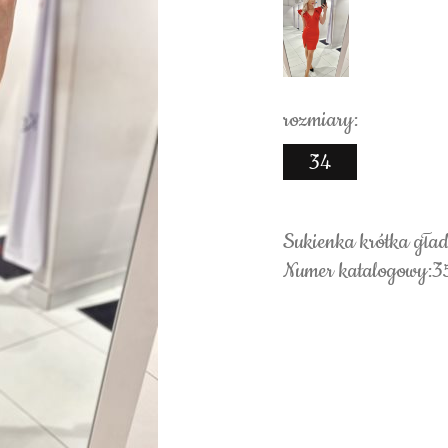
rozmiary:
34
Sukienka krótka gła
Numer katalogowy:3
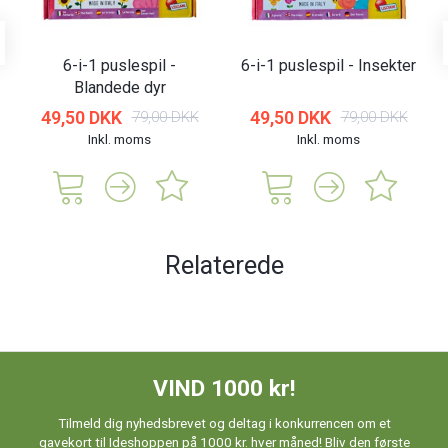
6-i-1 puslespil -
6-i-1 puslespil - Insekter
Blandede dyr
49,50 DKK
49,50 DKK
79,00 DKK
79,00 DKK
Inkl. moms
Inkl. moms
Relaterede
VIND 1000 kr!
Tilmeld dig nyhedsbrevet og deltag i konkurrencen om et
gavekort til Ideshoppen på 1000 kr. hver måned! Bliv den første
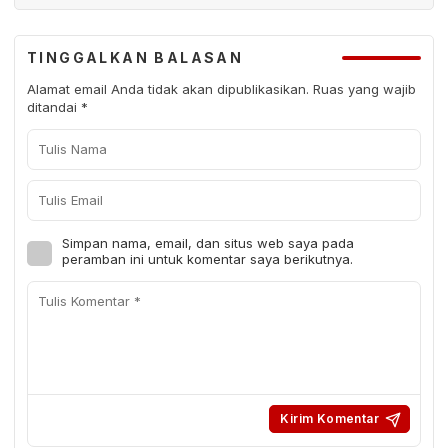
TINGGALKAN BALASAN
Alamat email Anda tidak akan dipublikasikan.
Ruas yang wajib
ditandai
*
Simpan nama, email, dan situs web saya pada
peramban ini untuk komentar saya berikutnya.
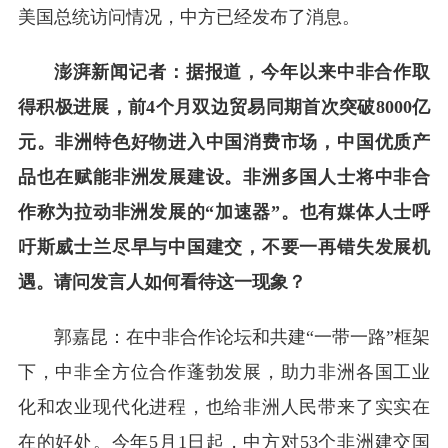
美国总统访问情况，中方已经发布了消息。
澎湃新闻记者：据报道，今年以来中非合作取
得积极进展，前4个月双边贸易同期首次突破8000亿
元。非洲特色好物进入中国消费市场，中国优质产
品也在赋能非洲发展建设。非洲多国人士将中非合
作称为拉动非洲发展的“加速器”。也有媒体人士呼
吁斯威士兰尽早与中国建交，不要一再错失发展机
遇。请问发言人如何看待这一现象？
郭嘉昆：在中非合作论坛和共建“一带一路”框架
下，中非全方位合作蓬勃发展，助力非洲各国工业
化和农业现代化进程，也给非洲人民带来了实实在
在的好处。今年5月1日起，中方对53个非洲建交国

...

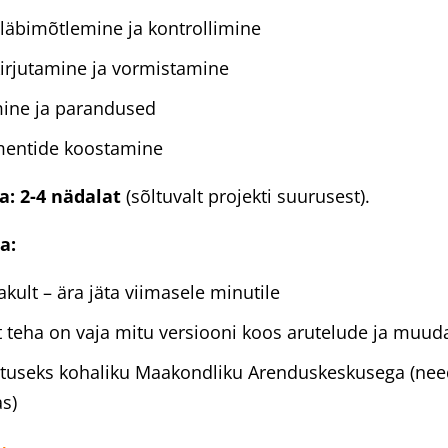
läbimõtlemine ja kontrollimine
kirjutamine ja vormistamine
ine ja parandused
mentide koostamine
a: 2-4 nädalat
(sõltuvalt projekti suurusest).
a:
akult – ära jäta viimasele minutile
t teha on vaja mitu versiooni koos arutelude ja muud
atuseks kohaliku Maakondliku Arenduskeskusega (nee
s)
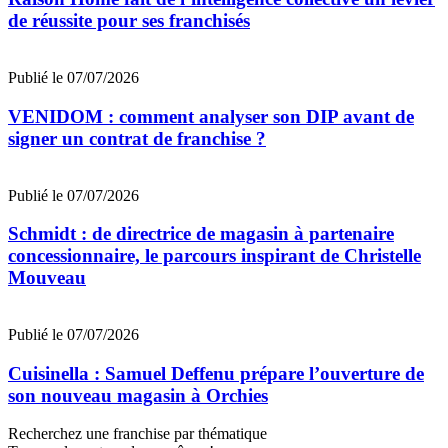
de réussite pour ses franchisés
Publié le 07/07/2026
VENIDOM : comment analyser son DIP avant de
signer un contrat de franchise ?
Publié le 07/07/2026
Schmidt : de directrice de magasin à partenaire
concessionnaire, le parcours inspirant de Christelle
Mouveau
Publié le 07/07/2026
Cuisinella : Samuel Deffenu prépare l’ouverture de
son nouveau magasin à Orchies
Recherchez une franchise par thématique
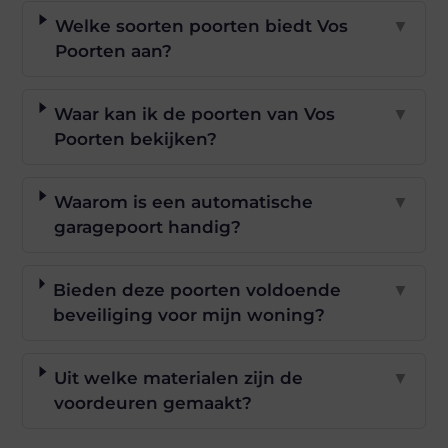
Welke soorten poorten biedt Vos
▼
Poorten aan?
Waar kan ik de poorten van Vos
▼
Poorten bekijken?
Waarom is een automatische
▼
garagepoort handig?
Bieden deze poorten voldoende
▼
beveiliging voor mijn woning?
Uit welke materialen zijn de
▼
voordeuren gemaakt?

...

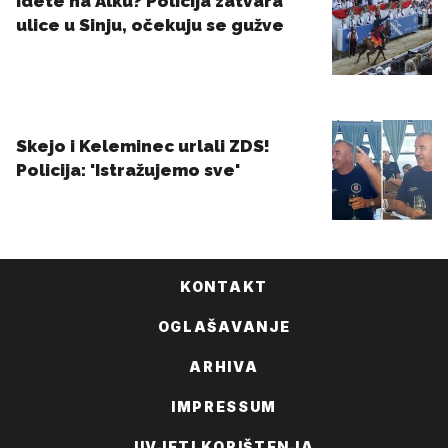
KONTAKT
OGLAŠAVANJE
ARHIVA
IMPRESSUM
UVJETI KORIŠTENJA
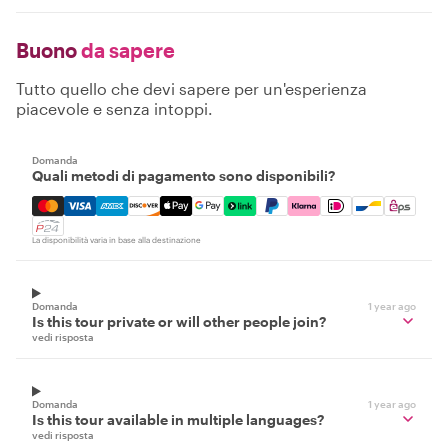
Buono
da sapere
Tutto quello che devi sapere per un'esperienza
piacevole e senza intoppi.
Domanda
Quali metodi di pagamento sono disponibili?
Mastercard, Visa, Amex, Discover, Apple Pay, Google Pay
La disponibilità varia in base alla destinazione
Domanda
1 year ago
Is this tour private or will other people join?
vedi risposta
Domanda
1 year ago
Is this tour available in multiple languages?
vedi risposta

(Directions for this task)
Your answer should consist of the lines from the material that contain "puslespil".

(Solved problem)
6-i-1 puslespil -
6-i-1 puslespil - Insekter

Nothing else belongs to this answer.